Airbnb has reported better-than-expected second-quarter revenue and gives an upbeat forecast for the third quarter.
According to the company, revenues in the first quarter grew 70% from a year earlier, despite pandemic worries, “macroeconomic headwinds” and the war in Ukraine. A year ago, Airbnb’s net loss was $1.2 billion. The company’s loss dropped to $19 million this quarter.
The current quarter should continue to see strong growth. Analysts’ estimated revenue of $1.96 billion will be topped by $2.03 billion to $2.13 billion by Airbnb. This represents a 52% growth at the low end.
Booking risks, however, include “additional Covid outbreaks, any impact of the Ukraine conflict on travel and consumer price sensitivity.”
Key highlights of the result
- According to Airbnb, the company booked 102.1 million nights and experiences during the first quarter, a record for the period prior to the pandemic. StreetAccount predicts that the number will be 100.87 million.
- Further in advance bookings are also becoming more common with travelers. A 30% increase in bookings was recorded in the company’s summer travel season by the end of April compared to the same period last year.
- Based on StreetAccount data, Airbnb’s gross booking value used to track earnings, service fees, cleaning fees, and taxes, topped Wall Street’s estimate of $16.54 billion in the first quarter. That’s an increase of 67% year over year.
- The average daily rate increased 5% to $168 from $165 a year earlier. During the second quarter, the company anticipates flat ADR compared to the previous quarter.
“An ADR that remains stable in Q2 indicates that increases in nights and experiences booked will reflect GBV growth in the second quarter, both year-over-year,” the company said.
The Covid-19 pandemic has caused people’s work and travel habits to change. Airbnb has benefited from this.
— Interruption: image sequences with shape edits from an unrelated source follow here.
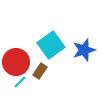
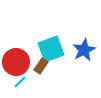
cyan square: moved 4 px down; rotated 16 degrees clockwise
blue star: rotated 10 degrees counterclockwise
brown rectangle: moved 1 px right, 5 px up
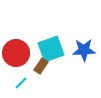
blue star: rotated 25 degrees clockwise
red circle: moved 9 px up
cyan line: moved 1 px right, 1 px down
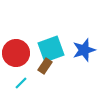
blue star: rotated 15 degrees counterclockwise
brown rectangle: moved 4 px right
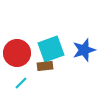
red circle: moved 1 px right
brown rectangle: rotated 49 degrees clockwise
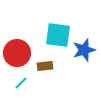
cyan square: moved 7 px right, 14 px up; rotated 28 degrees clockwise
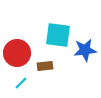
blue star: moved 1 px right; rotated 10 degrees clockwise
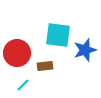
blue star: rotated 10 degrees counterclockwise
cyan line: moved 2 px right, 2 px down
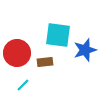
brown rectangle: moved 4 px up
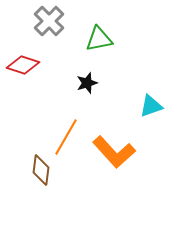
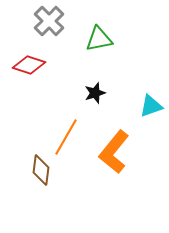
red diamond: moved 6 px right
black star: moved 8 px right, 10 px down
orange L-shape: rotated 81 degrees clockwise
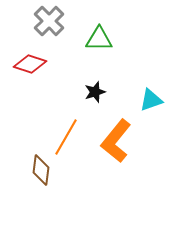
green triangle: rotated 12 degrees clockwise
red diamond: moved 1 px right, 1 px up
black star: moved 1 px up
cyan triangle: moved 6 px up
orange L-shape: moved 2 px right, 11 px up
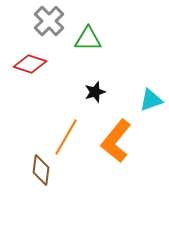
green triangle: moved 11 px left
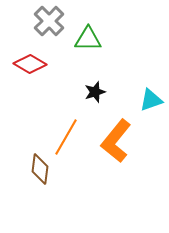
red diamond: rotated 12 degrees clockwise
brown diamond: moved 1 px left, 1 px up
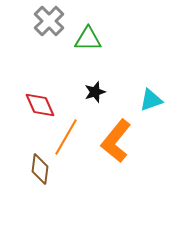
red diamond: moved 10 px right, 41 px down; rotated 36 degrees clockwise
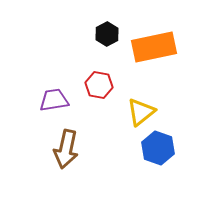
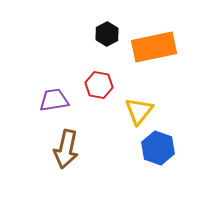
yellow triangle: moved 2 px left, 1 px up; rotated 12 degrees counterclockwise
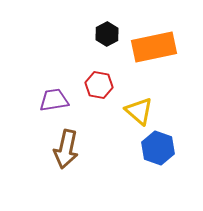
yellow triangle: rotated 28 degrees counterclockwise
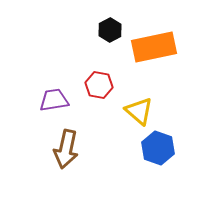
black hexagon: moved 3 px right, 4 px up
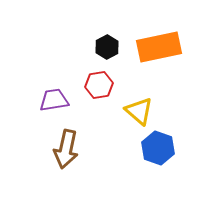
black hexagon: moved 3 px left, 17 px down
orange rectangle: moved 5 px right
red hexagon: rotated 20 degrees counterclockwise
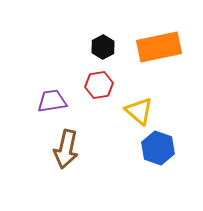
black hexagon: moved 4 px left
purple trapezoid: moved 2 px left, 1 px down
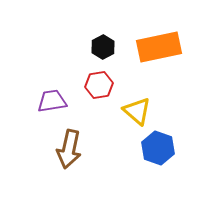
yellow triangle: moved 2 px left
brown arrow: moved 3 px right
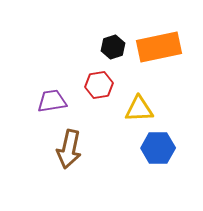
black hexagon: moved 10 px right; rotated 10 degrees clockwise
yellow triangle: moved 2 px right, 2 px up; rotated 44 degrees counterclockwise
blue hexagon: rotated 20 degrees counterclockwise
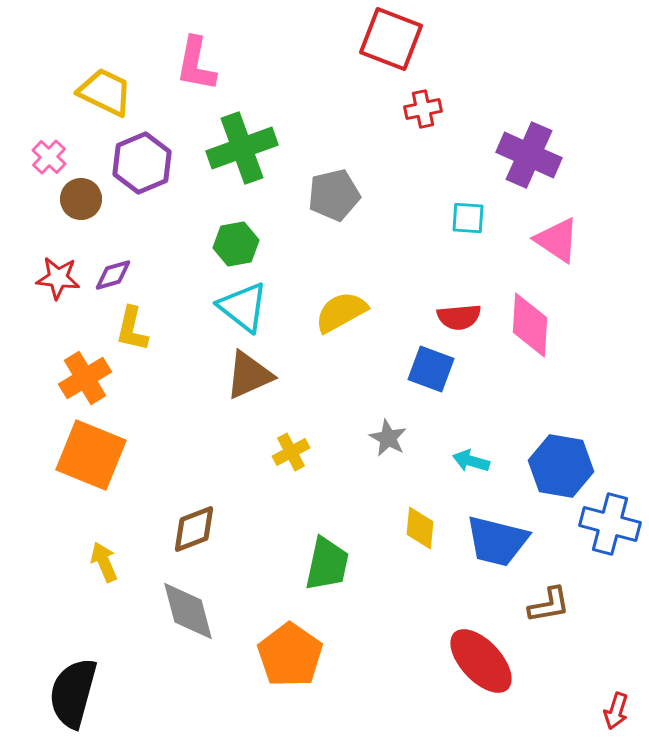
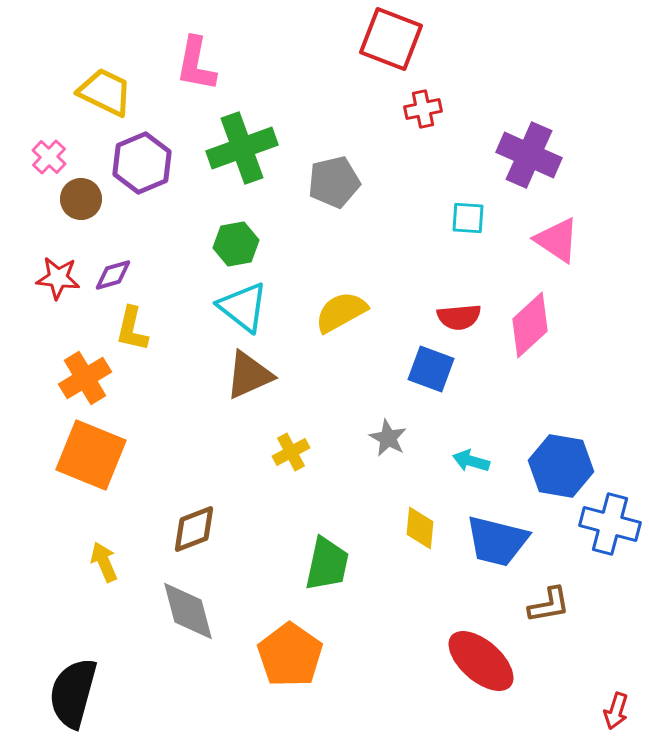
gray pentagon: moved 13 px up
pink diamond: rotated 44 degrees clockwise
red ellipse: rotated 6 degrees counterclockwise
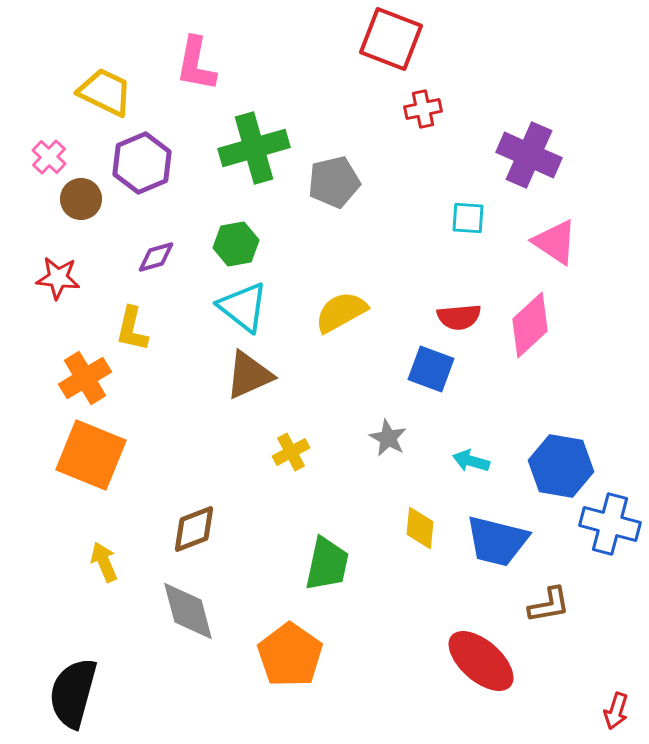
green cross: moved 12 px right; rotated 4 degrees clockwise
pink triangle: moved 2 px left, 2 px down
purple diamond: moved 43 px right, 18 px up
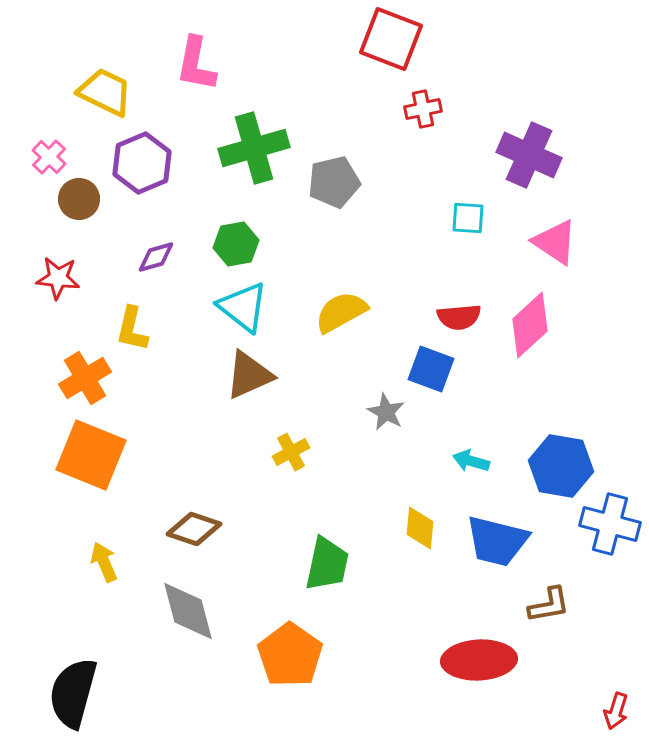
brown circle: moved 2 px left
gray star: moved 2 px left, 26 px up
brown diamond: rotated 40 degrees clockwise
red ellipse: moved 2 px left, 1 px up; rotated 44 degrees counterclockwise
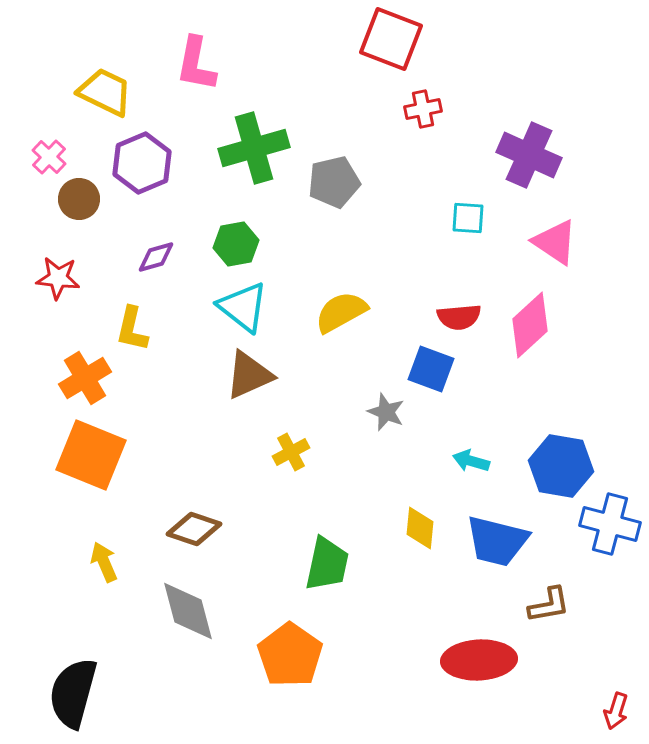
gray star: rotated 6 degrees counterclockwise
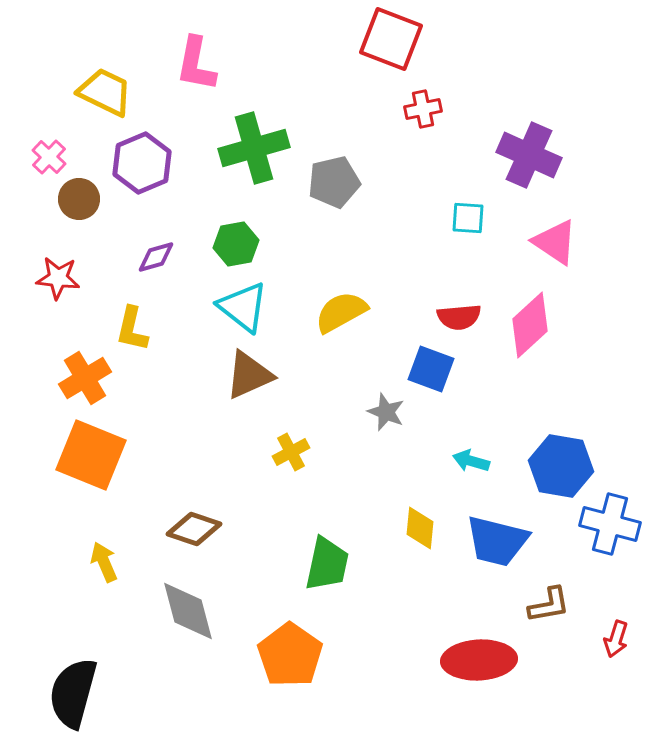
red arrow: moved 72 px up
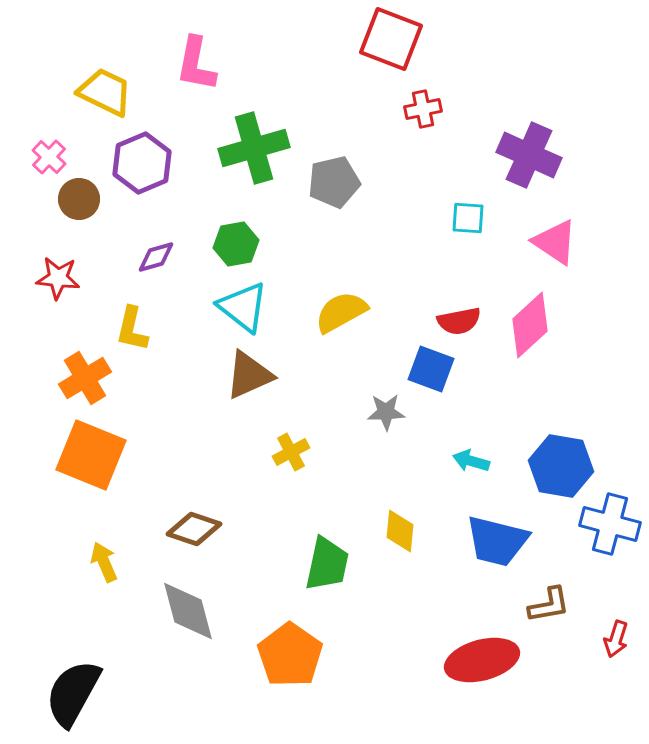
red semicircle: moved 4 px down; rotated 6 degrees counterclockwise
gray star: rotated 24 degrees counterclockwise
yellow diamond: moved 20 px left, 3 px down
red ellipse: moved 3 px right; rotated 12 degrees counterclockwise
black semicircle: rotated 14 degrees clockwise
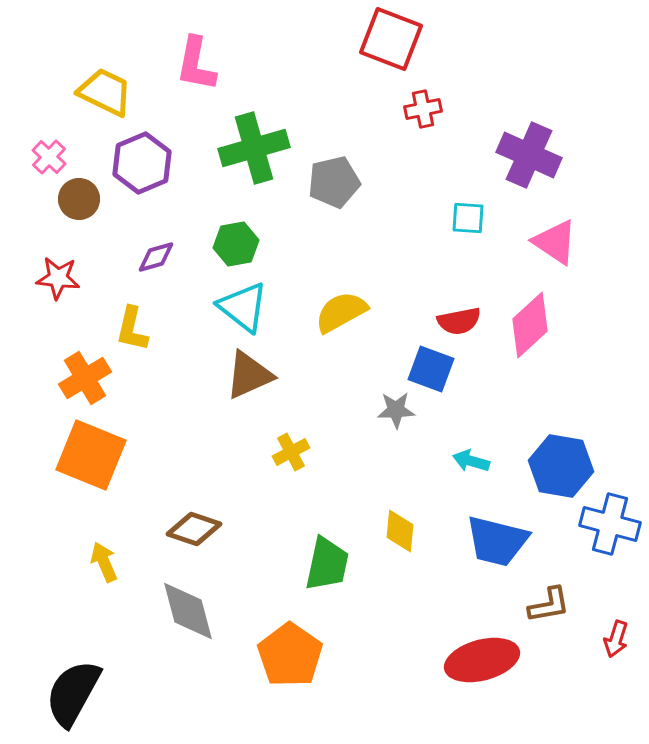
gray star: moved 10 px right, 2 px up
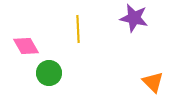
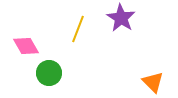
purple star: moved 13 px left; rotated 20 degrees clockwise
yellow line: rotated 24 degrees clockwise
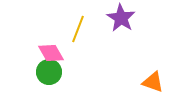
pink diamond: moved 25 px right, 7 px down
green circle: moved 1 px up
orange triangle: rotated 25 degrees counterclockwise
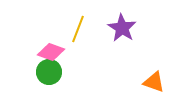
purple star: moved 1 px right, 10 px down
pink diamond: moved 1 px up; rotated 40 degrees counterclockwise
orange triangle: moved 1 px right
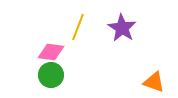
yellow line: moved 2 px up
pink diamond: rotated 12 degrees counterclockwise
green circle: moved 2 px right, 3 px down
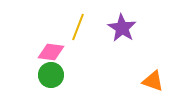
orange triangle: moved 1 px left, 1 px up
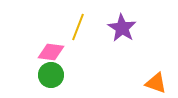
orange triangle: moved 3 px right, 2 px down
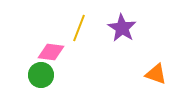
yellow line: moved 1 px right, 1 px down
green circle: moved 10 px left
orange triangle: moved 9 px up
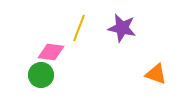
purple star: rotated 20 degrees counterclockwise
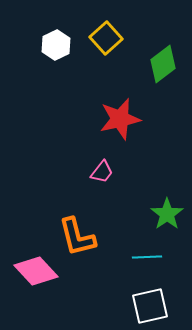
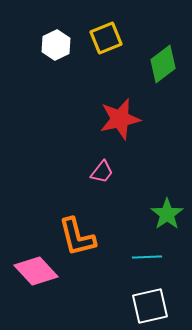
yellow square: rotated 20 degrees clockwise
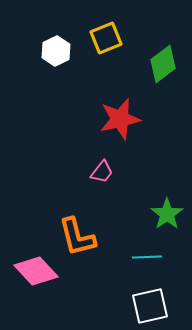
white hexagon: moved 6 px down
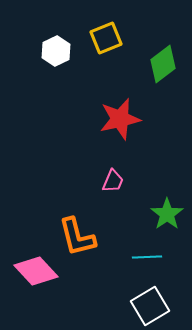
pink trapezoid: moved 11 px right, 9 px down; rotated 15 degrees counterclockwise
white square: rotated 18 degrees counterclockwise
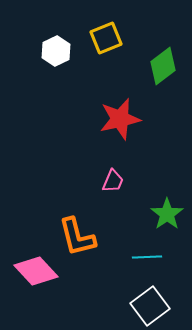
green diamond: moved 2 px down
white square: rotated 6 degrees counterclockwise
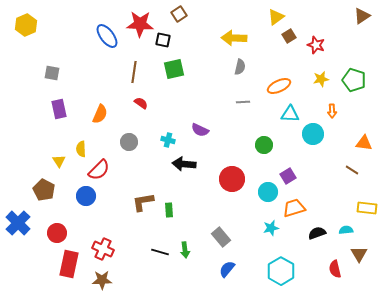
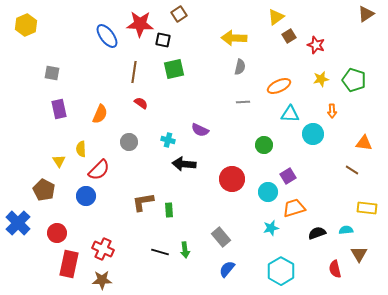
brown triangle at (362, 16): moved 4 px right, 2 px up
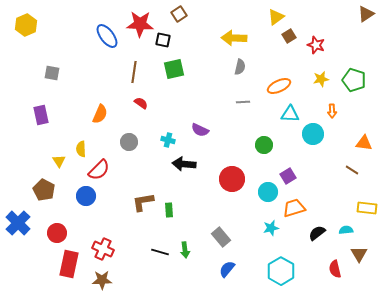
purple rectangle at (59, 109): moved 18 px left, 6 px down
black semicircle at (317, 233): rotated 18 degrees counterclockwise
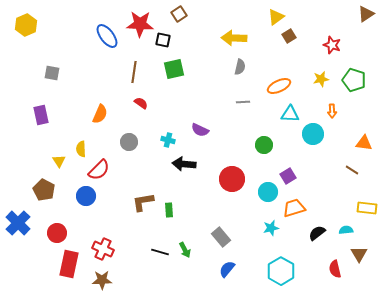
red star at (316, 45): moved 16 px right
green arrow at (185, 250): rotated 21 degrees counterclockwise
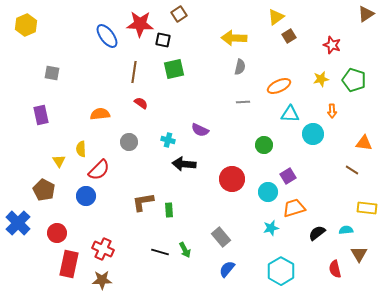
orange semicircle at (100, 114): rotated 120 degrees counterclockwise
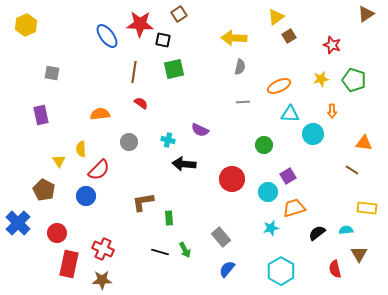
green rectangle at (169, 210): moved 8 px down
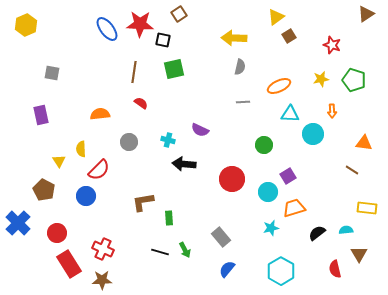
blue ellipse at (107, 36): moved 7 px up
red rectangle at (69, 264): rotated 44 degrees counterclockwise
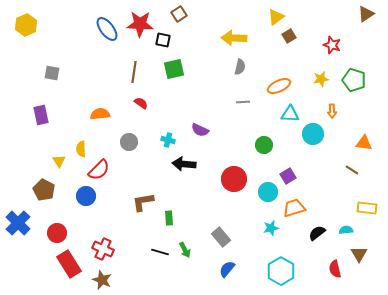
red circle at (232, 179): moved 2 px right
brown star at (102, 280): rotated 24 degrees clockwise
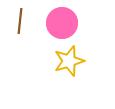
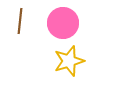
pink circle: moved 1 px right
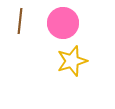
yellow star: moved 3 px right
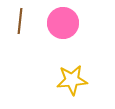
yellow star: moved 19 px down; rotated 12 degrees clockwise
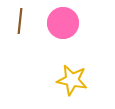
yellow star: rotated 16 degrees clockwise
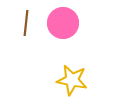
brown line: moved 6 px right, 2 px down
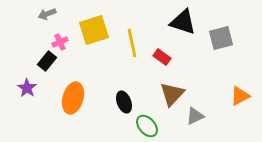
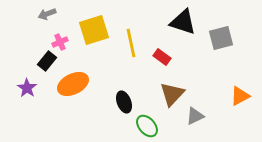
yellow line: moved 1 px left
orange ellipse: moved 14 px up; rotated 48 degrees clockwise
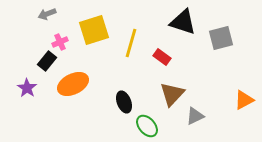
yellow line: rotated 28 degrees clockwise
orange triangle: moved 4 px right, 4 px down
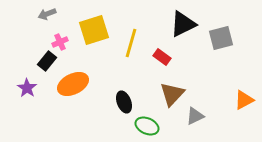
black triangle: moved 2 px down; rotated 44 degrees counterclockwise
green ellipse: rotated 25 degrees counterclockwise
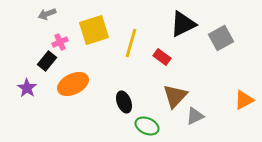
gray square: rotated 15 degrees counterclockwise
brown triangle: moved 3 px right, 2 px down
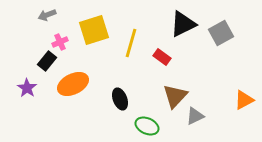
gray arrow: moved 1 px down
gray square: moved 5 px up
black ellipse: moved 4 px left, 3 px up
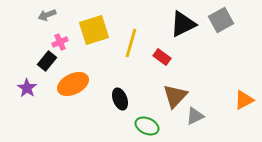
gray square: moved 13 px up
With the advent of remote working options, employees were no longer bound to their desks, and many organizations still use work-from-anywhere policies.
Airbnb announced last week that its employees would be able to work from anywhere in the U.S. Employees will also be able to live and work in more than 170 countries for up to 90 days each year.
Airbnb reported that longer stays of at least 28 days remained its fastest-growing segment based on trip length compared to 2019.
The first quarter was dominated by them, accounting for 21% of gross bookings.
“The vast majority of companies do not require employees to work out of an office five days a week,” CEO Brian Chesky said on a conference call with investors. “We expect to continue to see growth in long-term stays in the coming years.”
An update was also provided on the company’s humanitarian efforts in Ukraine. As many as 100,000 refugees fled the war with free temporary housing provided by Airbnb. In Europe, Airbnb has provided temporary accommodation to over 14,000 people, and more than 34,000 people have offered their homes to refugees, the company said.